The proposal provides fundamental CEQA reform which goes far above and beyond any amendments to CEQA since 1972. In evaluating what this means for project applicants and lead agencies, there are two key questions:
Whether the procedure will eliminate duplication and thus streamline the CEQA compliance process, and;
Whether a substantial number of projects will be subject to the list of environmental protection laws, and thus be able to take advantage of those laws providing the exclusive means for evaluating and mitigating impacts.

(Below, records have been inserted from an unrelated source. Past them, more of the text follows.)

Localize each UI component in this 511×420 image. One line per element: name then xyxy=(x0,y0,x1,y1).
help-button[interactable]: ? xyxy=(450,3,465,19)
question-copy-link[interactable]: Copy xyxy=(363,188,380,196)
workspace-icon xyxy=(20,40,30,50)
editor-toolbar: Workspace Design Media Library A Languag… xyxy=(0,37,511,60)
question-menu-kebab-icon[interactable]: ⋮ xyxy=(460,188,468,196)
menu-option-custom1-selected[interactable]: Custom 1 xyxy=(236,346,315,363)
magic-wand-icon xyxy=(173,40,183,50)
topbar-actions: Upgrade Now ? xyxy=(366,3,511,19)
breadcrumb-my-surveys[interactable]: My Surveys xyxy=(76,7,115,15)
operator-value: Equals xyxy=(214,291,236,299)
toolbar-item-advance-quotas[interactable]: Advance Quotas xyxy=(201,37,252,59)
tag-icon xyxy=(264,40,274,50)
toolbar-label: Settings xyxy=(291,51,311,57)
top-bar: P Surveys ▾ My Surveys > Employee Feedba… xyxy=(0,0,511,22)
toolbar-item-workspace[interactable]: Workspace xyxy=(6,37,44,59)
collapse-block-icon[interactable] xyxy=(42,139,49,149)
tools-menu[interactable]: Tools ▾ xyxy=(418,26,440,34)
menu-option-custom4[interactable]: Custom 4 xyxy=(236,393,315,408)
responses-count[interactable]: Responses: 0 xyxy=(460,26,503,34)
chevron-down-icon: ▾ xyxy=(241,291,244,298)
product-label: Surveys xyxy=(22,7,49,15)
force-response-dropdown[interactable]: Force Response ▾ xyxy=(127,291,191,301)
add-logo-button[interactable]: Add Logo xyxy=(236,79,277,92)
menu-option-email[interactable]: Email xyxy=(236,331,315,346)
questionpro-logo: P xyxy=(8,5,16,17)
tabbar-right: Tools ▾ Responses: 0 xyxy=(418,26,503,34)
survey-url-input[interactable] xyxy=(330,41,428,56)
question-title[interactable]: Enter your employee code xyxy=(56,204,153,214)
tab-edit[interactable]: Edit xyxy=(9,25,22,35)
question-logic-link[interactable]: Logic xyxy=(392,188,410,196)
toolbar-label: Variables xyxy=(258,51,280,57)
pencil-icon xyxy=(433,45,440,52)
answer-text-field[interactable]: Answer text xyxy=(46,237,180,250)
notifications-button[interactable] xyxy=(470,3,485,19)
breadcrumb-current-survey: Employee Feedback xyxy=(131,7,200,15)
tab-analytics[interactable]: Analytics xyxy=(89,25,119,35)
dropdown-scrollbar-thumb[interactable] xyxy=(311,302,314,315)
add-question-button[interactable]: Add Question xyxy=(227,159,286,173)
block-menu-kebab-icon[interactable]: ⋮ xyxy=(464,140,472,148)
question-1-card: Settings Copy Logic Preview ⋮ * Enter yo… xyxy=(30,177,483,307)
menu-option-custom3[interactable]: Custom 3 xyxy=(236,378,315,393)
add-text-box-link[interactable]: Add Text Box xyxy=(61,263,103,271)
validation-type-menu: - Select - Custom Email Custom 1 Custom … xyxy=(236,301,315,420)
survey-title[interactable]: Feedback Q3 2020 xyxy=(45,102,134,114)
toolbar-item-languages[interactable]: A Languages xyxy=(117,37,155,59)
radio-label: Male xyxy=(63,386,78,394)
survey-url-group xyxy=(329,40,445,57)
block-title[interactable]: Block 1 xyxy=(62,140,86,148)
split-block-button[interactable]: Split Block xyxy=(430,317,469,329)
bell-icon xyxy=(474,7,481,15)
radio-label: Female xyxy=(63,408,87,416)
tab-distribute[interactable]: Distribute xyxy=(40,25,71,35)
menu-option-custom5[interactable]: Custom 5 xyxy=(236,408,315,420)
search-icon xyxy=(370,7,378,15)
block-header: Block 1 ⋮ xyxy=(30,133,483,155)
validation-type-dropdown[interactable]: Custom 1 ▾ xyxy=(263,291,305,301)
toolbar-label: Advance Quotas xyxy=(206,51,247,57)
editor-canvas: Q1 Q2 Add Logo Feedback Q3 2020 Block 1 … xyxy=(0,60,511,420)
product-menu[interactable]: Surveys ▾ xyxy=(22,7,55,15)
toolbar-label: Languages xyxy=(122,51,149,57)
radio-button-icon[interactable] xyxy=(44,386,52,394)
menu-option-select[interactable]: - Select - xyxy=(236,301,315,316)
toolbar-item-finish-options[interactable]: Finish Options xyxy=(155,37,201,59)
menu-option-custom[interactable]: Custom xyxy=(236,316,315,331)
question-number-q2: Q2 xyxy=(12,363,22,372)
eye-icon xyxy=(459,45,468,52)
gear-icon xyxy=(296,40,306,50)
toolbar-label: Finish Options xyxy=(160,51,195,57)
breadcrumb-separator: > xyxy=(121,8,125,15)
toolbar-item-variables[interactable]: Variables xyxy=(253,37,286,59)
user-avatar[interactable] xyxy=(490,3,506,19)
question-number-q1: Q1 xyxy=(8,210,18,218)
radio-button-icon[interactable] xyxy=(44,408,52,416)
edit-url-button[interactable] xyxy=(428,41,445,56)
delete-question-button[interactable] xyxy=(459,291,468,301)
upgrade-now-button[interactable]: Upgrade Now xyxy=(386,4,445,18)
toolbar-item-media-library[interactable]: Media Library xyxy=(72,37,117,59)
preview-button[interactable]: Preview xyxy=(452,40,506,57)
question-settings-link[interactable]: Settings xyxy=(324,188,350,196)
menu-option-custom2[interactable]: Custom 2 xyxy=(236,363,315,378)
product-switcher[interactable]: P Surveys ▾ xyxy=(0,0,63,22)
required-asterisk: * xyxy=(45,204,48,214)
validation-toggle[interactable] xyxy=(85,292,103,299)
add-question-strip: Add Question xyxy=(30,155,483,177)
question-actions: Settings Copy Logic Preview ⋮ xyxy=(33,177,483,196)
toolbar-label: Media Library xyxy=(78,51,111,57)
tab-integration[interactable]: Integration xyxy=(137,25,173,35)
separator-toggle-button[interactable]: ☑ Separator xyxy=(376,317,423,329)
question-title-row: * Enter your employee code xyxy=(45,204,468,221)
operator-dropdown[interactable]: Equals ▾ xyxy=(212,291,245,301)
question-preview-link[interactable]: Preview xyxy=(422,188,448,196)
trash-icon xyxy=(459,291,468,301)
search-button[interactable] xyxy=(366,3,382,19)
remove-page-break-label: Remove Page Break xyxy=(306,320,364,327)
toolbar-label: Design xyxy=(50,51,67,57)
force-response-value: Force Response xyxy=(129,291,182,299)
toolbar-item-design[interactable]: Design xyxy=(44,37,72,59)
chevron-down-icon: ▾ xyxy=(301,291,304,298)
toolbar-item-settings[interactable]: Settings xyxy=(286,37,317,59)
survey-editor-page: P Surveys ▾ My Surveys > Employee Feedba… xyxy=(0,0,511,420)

On Question 1, in practice, the vast majority of environmental documents already disclose the myriad laws listed in the bill and utilize the analytical methods and approaches in those laws. From a pure impact analysis standpoint, the bill likely won't dramatically reduce impact analysis requirements (except for aesthetic impacts). But, by identifying these laws as the exclusive evaluation means, the bill will allow CEQA practitioners and lead agencies to focus the analysis and avoid lengthy and costly additional analysis beyond those laws. This will provide a higher level of certainty and should dramatically limit CEQA compliance costs and time.
On Question 2, many projects will be subject to these laws (and other laws related to the listed environmental topics that qualify as an "applicable environmental law" under the reform language), and will be able to take advantage of the streamlining sought by the reform language.
Nossaman's public policy advisors and CEQA practitioners can help you create the most effective strategy for participation in the CEQA reform debate.
Important note – this e-alert provides an analysis of the draft legislative language intended for SB 317 dated August 21, 2012. This is being reported as the starting point for conversations by working groups this Fall. The political process is extremely dynamic and any CEQA reform language to be considered in 2013 is subject to significant changes.